3. En deuxième lieu, la décision attaquée vise les dispositions du code de l'entrée et du séjour et du droit d'asile sur lesquelles se fonde la décision de refus de titre de séjour, notamment l'article L. 435-1, ainsi que les stipulations de la convention européenne de sauvegarde des droits de l'homme et des libertés fondamentales. Elle fait état des éléments relatifs au séjour de Mme A en France, mentionne les décisions lui refusant la délivrance de titre de séjour et l'obligeant à quitter le territoire français. Elle précise que sa demande de régularisation n'est assortie d'aucun élément nouveau depuis celle faite en 2021 et fait état des éléments relatifs à sa situation personnelle et à son séjour en France. La décision indique enfin que Mme A ne fait d'aucune considération humanitaire ou exceptionnelle de nature à justifier la délivrance d'un titre de séjour au titre de l'article L. 435-1 du code de l'entrée et du séjour des étrangers et du droit d'asile. Par suite, la décision de refus de titre de séjour comporte les considérations de droit et de fait qui en constituent le fondement et est, dès lors, suffisamment motivée.

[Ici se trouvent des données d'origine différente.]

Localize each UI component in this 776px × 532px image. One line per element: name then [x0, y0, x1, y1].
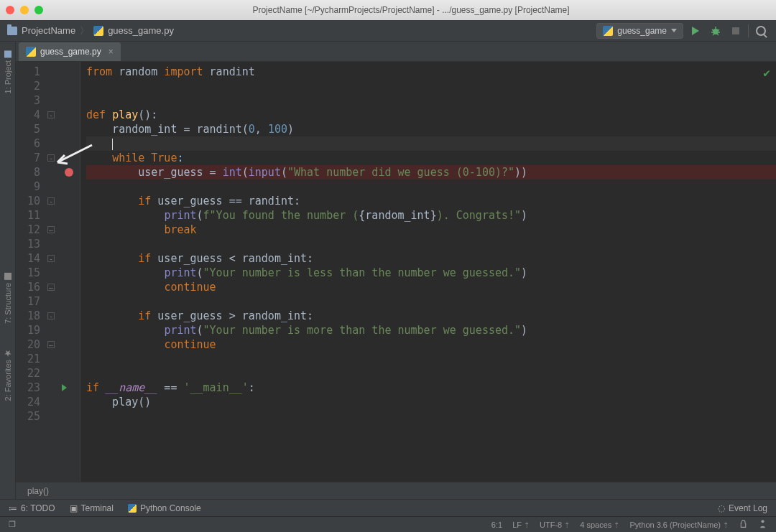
editor-area: guess_game.py × 123456789101112131415161… [16, 42, 776, 499]
folder-icon [7, 27, 17, 35]
zoom-window-button[interactable] [34, 6, 43, 14]
python-file-icon [93, 26, 103, 36]
code-line[interactable] [86, 294, 776, 309]
fold-toggle-icon[interactable]: - [47, 255, 55, 262]
code-line[interactable]: from random import randint [86, 65, 776, 79]
breadcrumb-file: guess_game.py [108, 25, 174, 36]
status-encoding[interactable]: UTF-8 ⇡ [540, 521, 570, 529]
code-line[interactable]: if user_guess == randint: [86, 194, 776, 208]
event-log-tool-tab[interactable]: ◌Event Log [718, 503, 767, 513]
bubble-icon: ◌ [718, 503, 725, 513]
editor-tab-active[interactable]: guess_game.py × [19, 42, 121, 61]
search-everywhere-button[interactable] [753, 23, 769, 39]
debug-button[interactable] [708, 23, 724, 39]
status-caret-pos[interactable]: 6:1 [491, 521, 502, 529]
fold-toggle-icon[interactable]: - [47, 197, 55, 205]
run-configuration-dropdown[interactable]: guess_game [596, 23, 683, 39]
bug-icon [710, 25, 721, 37]
window-title: ProjectName [~/PycharmProjects/ProjectNa… [52, 5, 770, 15]
minimize-window-button[interactable] [20, 6, 29, 14]
editor-breadcrumbs[interactable]: play() [16, 482, 776, 499]
code-line[interactable] [86, 79, 776, 93]
code-line[interactable] [86, 179, 776, 194]
python-icon [128, 504, 137, 513]
code-line[interactable]: if user_guess > random_int: [86, 309, 776, 323]
inspector-icon[interactable] [758, 519, 767, 530]
terminal-icon: ▣ [70, 503, 78, 513]
tool-windows-toggle-icon[interactable]: ❐ [9, 520, 16, 529]
navigation-bar: ProjectName 〉 guess_game.py guess_game [0, 20, 776, 42]
close-window-button[interactable] [6, 6, 14, 14]
code-line[interactable] [86, 136, 776, 151]
code-line[interactable]: continue [86, 280, 776, 294]
breadcrumb-separator: 〉 [80, 24, 89, 37]
titlebar: ProjectName [~/PycharmProjects/ProjectNa… [0, 0, 776, 20]
close-tab-icon[interactable]: × [108, 47, 114, 57]
status-bar: ❐ 6:1 LF ⇡ UTF-8 ⇡ 4 spaces ⇡ Python 3.6… [0, 516, 776, 532]
readonly-lock-icon[interactable] [739, 519, 748, 530]
project-tool-tab[interactable]: 1: Project [2, 45, 14, 99]
code-line[interactable] [86, 409, 776, 424]
left-tool-strip: 1: Project 7: Structure 2: Favorites [0, 42, 16, 499]
fold-toggle-icon[interactable]: - [47, 111, 55, 118]
fold-toggle-icon[interactable]: - [47, 154, 55, 162]
code-line[interactable]: print(f"You found the number ({random_in… [86, 208, 776, 223]
tab-label: guess_game.py [40, 47, 101, 57]
run-config-name: guess_game [617, 26, 667, 36]
terminal-tool-tab[interactable]: ▣Terminal [70, 503, 114, 513]
stop-icon [732, 27, 739, 34]
play-icon [692, 27, 699, 35]
python-file-icon [603, 26, 613, 36]
bottom-tool-strip: ≔6: TODO ▣Terminal Python Console ◌Event… [0, 499, 776, 516]
status-indent[interactable]: 4 spaces ⇡ [580, 521, 619, 529]
line-number-gutter[interactable]: 1234567891011121314151617181920212223242… [16, 62, 45, 482]
code-line[interactable]: def play(): [86, 108, 776, 122]
code-line[interactable]: play() [86, 395, 776, 409]
code-line[interactable] [86, 237, 776, 251]
status-line-separator[interactable]: LF ⇡ [512, 521, 530, 529]
code-line[interactable]: break [86, 223, 776, 237]
structure-tool-tab[interactable]: 7: Structure [2, 267, 14, 330]
window-traffic-lights [6, 6, 43, 14]
code-line[interactable] [86, 93, 776, 108]
crumb-function: play() [27, 486, 49, 496]
favorites-tool-tab[interactable]: 2: Favorites [2, 344, 14, 406]
python-file-icon [26, 47, 36, 57]
breakpoint-marker[interactable] [65, 168, 73, 177]
svg-point-1 [761, 520, 764, 523]
chevron-down-icon [671, 29, 677, 32]
structure-icon [4, 273, 11, 280]
breadcrumb[interactable]: ProjectName 〉 guess_game.py [7, 24, 174, 37]
code-editor[interactable]: 1234567891011121314151617181920212223242… [16, 62, 776, 482]
gutter-markers[interactable]: ---–-–-– [45, 62, 80, 482]
code-content[interactable]: ✔ from random import randintdef play(): … [80, 62, 776, 482]
code-line[interactable]: if __name__ == '__main__': [86, 381, 776, 395]
code-line[interactable]: user_guess = int(input("What number did … [86, 165, 776, 179]
editor-tabs: guess_game.py × [16, 42, 776, 62]
python-console-tool-tab[interactable]: Python Console [128, 503, 201, 513]
fold-toggle-icon[interactable]: – [47, 226, 55, 233]
star-icon [4, 350, 11, 357]
code-line[interactable]: if user_guess < random_int: [86, 251, 776, 266]
run-gutter-icon[interactable] [62, 384, 67, 391]
code-line[interactable] [86, 366, 776, 381]
code-line[interactable]: continue [86, 337, 776, 352]
code-line[interactable]: while True: [86, 151, 776, 165]
fold-toggle-icon[interactable]: – [47, 341, 55, 348]
status-sdk[interactable]: Python 3.6 (ProjectName) ⇡ [629, 521, 729, 529]
run-button[interactable] [688, 23, 703, 39]
code-line[interactable] [86, 352, 776, 366]
code-line[interactable]: random_int = randint(0, 100) [86, 122, 776, 136]
todo-tool-tab[interactable]: ≔6: TODO [9, 503, 55, 513]
fold-toggle-icon[interactable]: - [47, 312, 55, 319]
code-line[interactable]: print("Your number is less than the numb… [86, 266, 776, 280]
stop-button[interactable] [728, 23, 744, 39]
folder-icon [4, 50, 11, 57]
list-icon: ≔ [9, 503, 17, 513]
code-line[interactable]: print("Your number is more than the numb… [86, 323, 776, 337]
fold-toggle-icon[interactable]: – [47, 284, 55, 291]
breadcrumb-root: ProjectName [22, 25, 75, 36]
svg-point-0 [713, 29, 719, 34]
search-icon [756, 26, 766, 36]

4. En troisième lieu, aux termes de l'article L. 435-1 du code de l'entrée et du séjour des étrangers et du droit d'asile : " L'étranger dont l'admission au séjour répond à des considérations humanitaires ou se justifie au regard des motifs exceptionnels qu'il fait valoir peut se voir délivrer une carte de séjour temporaire portant la mention " salarié ", " travailleur temporaire " ou " vie privée et familiale ", sans que soit opposable la condition prévue à l'article L. 412-1.
Lorsqu'elle envisage de refuser la demande d'admission exceptionnelle au séjour formée par un étranger qui justifie par tout moyen résider habituellement en France depuis plus de dix ans, l'autorité administrative est tenue de soumettre cette demande pour avis à la commission du titre de séjour prévue à l'article L. 432-14.Les modalités d'application du présent article sont définies par décret en Conseil d'Etat. "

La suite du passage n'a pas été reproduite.